Talagh atau talak adalah memutuskan hubungan antara suami istri dari ikatan pernikahan yang sah menurut syariat agama. Perkataan talak dimiliki oleh seorang suami, dan perkataan ini tidak boleh untuk main-main dalam bentuk apapun. Perkataan talak yang telah diikrarkan biasa disebut jatuhlah talak.

Pengertian

Arti talak itu sendiri menurut Kompilasi Hukum Islam (“KHI”) adalah ikrar suami di hadapan Pengadilan Agama yang menjadi salah satu sebab putusnya perkawinan.

Mengenai talak diatur lebih lanjut dalam Pasal 129, Pasal 130, dan Pasal 131 KHI. Pasal 129 KHI berbunyi:

“Seorang suami yang akan menjatuhkan talak kepada istrinya mengajukan permohonan baik lisan maupun tertulis kepadaPengadilan Agama yang mewilayahi tempat tinggal istri disertai dengan alasan serta meminta agar diadakan sidang untuk keperluan itu.”

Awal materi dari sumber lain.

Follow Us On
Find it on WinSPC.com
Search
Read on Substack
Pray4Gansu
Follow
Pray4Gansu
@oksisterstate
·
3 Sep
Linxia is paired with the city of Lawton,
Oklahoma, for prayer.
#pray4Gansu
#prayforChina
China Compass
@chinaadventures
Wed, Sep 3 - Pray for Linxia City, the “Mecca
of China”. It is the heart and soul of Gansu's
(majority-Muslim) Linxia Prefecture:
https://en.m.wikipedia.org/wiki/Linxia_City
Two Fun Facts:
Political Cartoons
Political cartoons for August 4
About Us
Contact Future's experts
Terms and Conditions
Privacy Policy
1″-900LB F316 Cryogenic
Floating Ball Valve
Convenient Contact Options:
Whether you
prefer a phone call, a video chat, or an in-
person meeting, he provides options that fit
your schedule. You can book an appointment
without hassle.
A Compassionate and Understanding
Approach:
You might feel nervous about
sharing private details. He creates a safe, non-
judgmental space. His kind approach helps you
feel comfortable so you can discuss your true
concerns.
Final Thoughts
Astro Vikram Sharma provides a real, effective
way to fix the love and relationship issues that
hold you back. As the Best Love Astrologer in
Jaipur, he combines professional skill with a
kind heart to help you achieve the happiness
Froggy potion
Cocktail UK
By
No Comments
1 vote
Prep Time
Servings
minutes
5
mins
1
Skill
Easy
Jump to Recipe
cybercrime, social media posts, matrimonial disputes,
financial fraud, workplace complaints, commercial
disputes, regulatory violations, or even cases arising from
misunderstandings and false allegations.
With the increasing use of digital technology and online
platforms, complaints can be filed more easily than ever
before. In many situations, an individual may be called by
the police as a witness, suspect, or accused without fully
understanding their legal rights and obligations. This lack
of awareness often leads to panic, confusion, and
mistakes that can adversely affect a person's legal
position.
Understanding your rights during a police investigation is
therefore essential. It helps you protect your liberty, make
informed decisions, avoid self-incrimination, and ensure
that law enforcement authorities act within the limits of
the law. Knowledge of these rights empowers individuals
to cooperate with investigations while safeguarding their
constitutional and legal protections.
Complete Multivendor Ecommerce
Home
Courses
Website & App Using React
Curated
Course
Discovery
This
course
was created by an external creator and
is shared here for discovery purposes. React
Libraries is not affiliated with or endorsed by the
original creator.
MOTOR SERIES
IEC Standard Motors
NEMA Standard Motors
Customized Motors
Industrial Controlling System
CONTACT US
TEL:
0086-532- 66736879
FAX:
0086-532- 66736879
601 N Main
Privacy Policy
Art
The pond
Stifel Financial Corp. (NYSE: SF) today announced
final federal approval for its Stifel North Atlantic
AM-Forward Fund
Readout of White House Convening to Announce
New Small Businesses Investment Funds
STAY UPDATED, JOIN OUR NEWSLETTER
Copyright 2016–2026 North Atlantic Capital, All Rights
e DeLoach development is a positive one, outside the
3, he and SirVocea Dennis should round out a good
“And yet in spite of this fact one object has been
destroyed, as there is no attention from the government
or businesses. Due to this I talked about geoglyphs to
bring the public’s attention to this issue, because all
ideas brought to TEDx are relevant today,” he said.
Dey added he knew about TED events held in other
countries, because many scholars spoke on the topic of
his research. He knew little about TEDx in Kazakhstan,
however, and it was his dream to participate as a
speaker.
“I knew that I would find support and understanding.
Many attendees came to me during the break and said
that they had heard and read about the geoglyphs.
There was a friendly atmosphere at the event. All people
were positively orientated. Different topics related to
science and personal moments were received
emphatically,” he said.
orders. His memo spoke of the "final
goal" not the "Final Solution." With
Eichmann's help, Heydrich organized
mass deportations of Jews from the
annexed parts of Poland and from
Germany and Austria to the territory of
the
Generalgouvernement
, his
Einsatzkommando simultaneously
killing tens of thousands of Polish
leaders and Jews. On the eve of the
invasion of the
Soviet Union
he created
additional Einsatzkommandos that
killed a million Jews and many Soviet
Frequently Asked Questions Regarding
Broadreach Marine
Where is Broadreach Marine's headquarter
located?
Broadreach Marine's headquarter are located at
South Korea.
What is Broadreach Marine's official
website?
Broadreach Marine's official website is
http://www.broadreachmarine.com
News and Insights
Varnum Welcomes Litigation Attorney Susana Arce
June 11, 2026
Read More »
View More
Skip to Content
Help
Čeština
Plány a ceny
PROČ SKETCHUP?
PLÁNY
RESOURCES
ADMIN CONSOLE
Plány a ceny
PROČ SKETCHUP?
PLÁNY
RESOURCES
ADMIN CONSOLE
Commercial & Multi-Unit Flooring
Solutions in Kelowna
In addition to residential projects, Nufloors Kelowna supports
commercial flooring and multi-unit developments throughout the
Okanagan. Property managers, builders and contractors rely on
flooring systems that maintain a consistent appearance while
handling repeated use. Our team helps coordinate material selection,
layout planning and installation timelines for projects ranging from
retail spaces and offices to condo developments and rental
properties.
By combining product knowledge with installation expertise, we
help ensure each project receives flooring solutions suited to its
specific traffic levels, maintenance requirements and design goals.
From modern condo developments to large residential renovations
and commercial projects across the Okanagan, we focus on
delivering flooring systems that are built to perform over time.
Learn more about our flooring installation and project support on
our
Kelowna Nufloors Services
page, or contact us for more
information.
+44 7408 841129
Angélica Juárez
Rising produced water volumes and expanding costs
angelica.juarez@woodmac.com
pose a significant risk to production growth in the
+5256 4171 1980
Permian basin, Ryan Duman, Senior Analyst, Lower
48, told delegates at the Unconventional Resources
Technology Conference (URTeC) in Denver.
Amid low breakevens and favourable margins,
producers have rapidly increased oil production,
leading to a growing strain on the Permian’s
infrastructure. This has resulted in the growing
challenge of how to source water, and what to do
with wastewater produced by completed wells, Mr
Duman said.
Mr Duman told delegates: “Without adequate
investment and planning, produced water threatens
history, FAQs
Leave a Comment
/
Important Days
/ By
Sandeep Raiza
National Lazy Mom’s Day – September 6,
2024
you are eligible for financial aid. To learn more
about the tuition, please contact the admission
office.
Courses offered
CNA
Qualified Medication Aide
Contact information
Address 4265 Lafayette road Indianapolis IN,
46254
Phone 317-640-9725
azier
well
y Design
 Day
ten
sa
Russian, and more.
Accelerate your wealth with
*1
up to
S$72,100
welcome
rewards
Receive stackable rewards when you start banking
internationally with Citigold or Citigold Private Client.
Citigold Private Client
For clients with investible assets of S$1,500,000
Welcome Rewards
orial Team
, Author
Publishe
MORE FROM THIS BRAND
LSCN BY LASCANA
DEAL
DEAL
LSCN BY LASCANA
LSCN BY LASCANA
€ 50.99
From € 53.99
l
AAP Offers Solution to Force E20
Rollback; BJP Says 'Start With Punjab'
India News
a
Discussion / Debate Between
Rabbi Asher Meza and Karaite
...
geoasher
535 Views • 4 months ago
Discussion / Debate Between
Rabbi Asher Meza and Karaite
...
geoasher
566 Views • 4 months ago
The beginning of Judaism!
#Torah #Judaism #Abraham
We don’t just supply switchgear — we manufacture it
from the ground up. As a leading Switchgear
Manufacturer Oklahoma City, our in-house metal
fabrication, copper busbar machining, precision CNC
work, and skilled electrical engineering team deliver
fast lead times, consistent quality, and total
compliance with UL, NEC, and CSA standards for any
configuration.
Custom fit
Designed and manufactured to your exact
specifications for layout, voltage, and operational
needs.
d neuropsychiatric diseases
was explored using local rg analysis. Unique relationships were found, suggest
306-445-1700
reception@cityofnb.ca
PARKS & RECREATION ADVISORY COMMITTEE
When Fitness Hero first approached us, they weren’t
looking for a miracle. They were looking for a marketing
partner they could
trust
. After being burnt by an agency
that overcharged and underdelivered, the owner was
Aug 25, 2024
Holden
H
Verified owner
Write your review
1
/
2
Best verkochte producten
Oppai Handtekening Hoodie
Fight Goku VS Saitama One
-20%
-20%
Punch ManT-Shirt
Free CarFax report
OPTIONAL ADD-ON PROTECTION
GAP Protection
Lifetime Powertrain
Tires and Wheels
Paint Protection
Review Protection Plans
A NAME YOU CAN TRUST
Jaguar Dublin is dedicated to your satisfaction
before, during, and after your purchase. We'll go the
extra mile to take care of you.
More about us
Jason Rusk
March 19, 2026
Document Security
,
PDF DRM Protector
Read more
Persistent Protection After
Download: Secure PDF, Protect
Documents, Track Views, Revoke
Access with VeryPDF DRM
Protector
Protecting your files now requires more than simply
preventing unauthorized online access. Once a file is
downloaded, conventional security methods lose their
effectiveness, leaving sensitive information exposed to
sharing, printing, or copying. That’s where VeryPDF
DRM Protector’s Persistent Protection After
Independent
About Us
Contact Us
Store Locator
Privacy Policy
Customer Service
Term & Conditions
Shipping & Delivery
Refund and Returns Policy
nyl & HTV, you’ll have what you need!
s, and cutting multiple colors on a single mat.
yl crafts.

Jadi, talak yang diakui secara hukum negara adalah yang dilakukan atau diucapkan oleh suami di Pengadilan Agama.

Sedangkan, mengenai cerai karena talak yang diucapkan suami di luar Pengadilan Agama, hanya sah menurut hukum agama saja, tetapi tidak sah menurut hukum yang berlaku di negara Indonesia, karena tidak dilakukan di Pengadilan Agama.

Talak yang dilakukan di luar Pengadilan Agama, ikatan suami-istri tersebut belum putus secara hukum. Akibatnya kejadian ini, mereka berada dalam satu atap rumah tetapi secara agama akibat perkataan talak itu berarti sudah bukan suami-istri lagi.

Perceraian atau dalam islam dikenal dengan talak yang dapat diartikan sebagai terlepasnya ikatan sebuah perkawinan atau juga bisa diartikan terputusnya hubungan perkawinan antar suami dan istri dalam jangka waktu tertentu atau untuk selama-lamanya.

Mengapa dikatakan dalam jangka waktu tertentu? Karena dalam Islam diperbolehkan adanya rujuk, dengan beberapa catatan seperti firman Allah SWT berikut ini :

الطَّلاقُ مَرَّتَانِ فَإِمْزَاكٌ بِمَعْرُوفٍ أَوْ تَسْرِيحٌ بِإِحْسَانٍ وَلا يَحِلُّ لَكُمْ أَنْ تَأْخُذُوا مِمَّا آتَيْتُمُوهُنَّ شَيْئاً إِلاّض أَنْ يَخَافَا أَلاَّ يُقِيمَا حُدُودَ اللَّهِ فَإِنْ خِفْتُمْ أَلاَّ يُقِيمَا حُدُودَ اللَّهِ فَلا جُنَاحَ عَلَيْهِمَا فِيمَا افْتَدَتْ بِهِ تِلْكَ حُدُودُ اللَّهِ فَلا تَعْتَدُوهَا وَمَنْ يَتَعَدَّ حُدُودَ اللَّهِ فَأُولَئِكَ هُمُ الظَّالِمُونَ

Artinya:

“Talak (yang dapat dirujuki) dua kali. Setelah itu boleh rujuk lagi dengan cara yang ma’ruf atau menceraikan dengan cara yang baik.

Tidak halal bagi kamu mengambil kembali sesuatu dari yang telah kamu berikan kepada mereka, kecuali kalau keduanya khawatir tidak akan dapat menjalankan hukum-hukum Allah.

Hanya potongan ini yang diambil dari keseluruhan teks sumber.